Anemia in aged (defined as >65 years of age) individuals is a common condition, affecting more than 3 million people (approximately 10%) of the elderly population in the United States. Indeed, the anemia of aging was recognized as so pervasive that the American Society of Hematology declared it a public health crisis in 2009. Epidemiology studies have consistently shown that anemia is an independent risk factor for disability and mortality in the elderly population.
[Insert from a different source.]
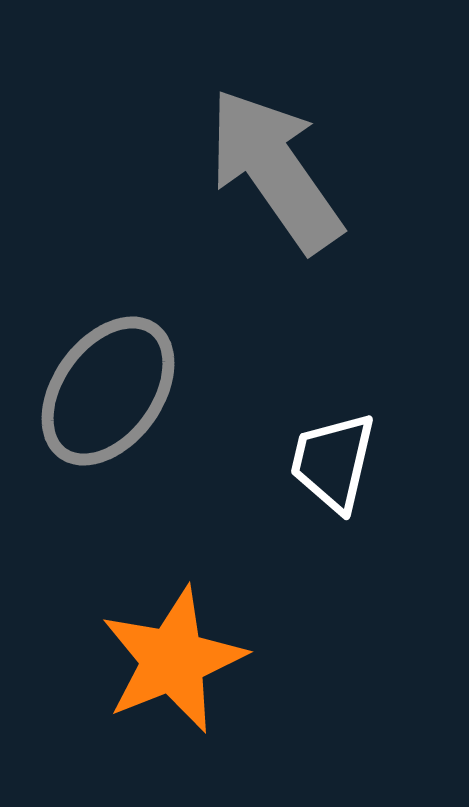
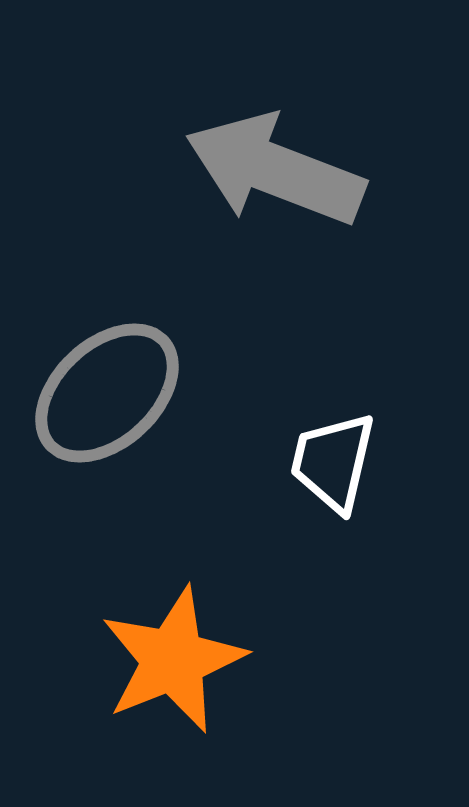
gray arrow: rotated 34 degrees counterclockwise
gray ellipse: moved 1 px left, 2 px down; rotated 11 degrees clockwise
Even mild anemia is associated with enormous medical costs due to the large number of significant sequelae including a higher incidence of severe cardiovascular disease, cognitive impairment, poor outcomes from hospitalizations, and decreased physical function. The latter leads to difficulty performing everyday tasks, increased risk of falls and fractures, immobility, isolation, development of frailty and increased mortality in a high percentage of cases. Thus, anemia of aging has an enormous, negative impact on healthspan and quality of life not seen in younger people with anemia.

Our goal is to identify age-related factors influencing baseline hemoglobin levels and related erythroid traits such as the red blood cell count and hematocrit. To accomplish this goal, we have again turned to DO mice. DO mice closely mimic human genetic variation and enable us to obtain QTL with extremely high resolution. In conjunction with The Jackson Laboratory Nathan Shock Center for Excellence in the Basic Biology of Aging, we obtained, aged and phenotyped (complete blood counts) a longitudinal cohort of 600 DO mice at young (6 months of age), middle and old (18 months) ages. These mice are being densely genotyped using SNP arrays, and will be analyzed for QTL influencing hemoglobin levels and other related erythroid traits as a function of age. Ultimately, candidate genes influencing age-dependent changes in red cell parameters will be identified and validated.